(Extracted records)
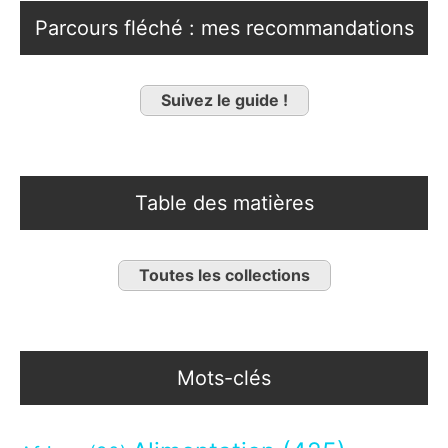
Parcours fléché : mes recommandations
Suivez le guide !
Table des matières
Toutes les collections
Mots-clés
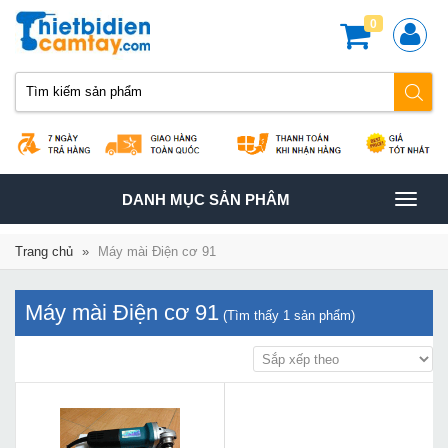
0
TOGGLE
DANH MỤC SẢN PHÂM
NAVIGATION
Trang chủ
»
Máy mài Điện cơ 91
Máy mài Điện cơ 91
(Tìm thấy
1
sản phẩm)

==

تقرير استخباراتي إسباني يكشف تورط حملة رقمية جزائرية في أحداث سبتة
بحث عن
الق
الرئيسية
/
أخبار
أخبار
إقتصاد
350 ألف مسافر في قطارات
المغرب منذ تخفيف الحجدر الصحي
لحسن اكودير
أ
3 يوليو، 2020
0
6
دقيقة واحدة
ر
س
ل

==

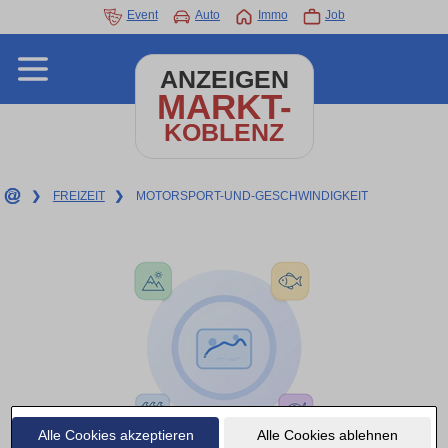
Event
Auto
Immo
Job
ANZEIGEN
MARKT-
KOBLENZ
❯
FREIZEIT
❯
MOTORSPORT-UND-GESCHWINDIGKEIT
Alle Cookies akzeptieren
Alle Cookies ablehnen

__TASK GOAL__: Copy out each line of the data that has the word "Alle" in it.

__SOLUTION__:
Alle Cookies akzeptieren
Alle Cookies ablehnen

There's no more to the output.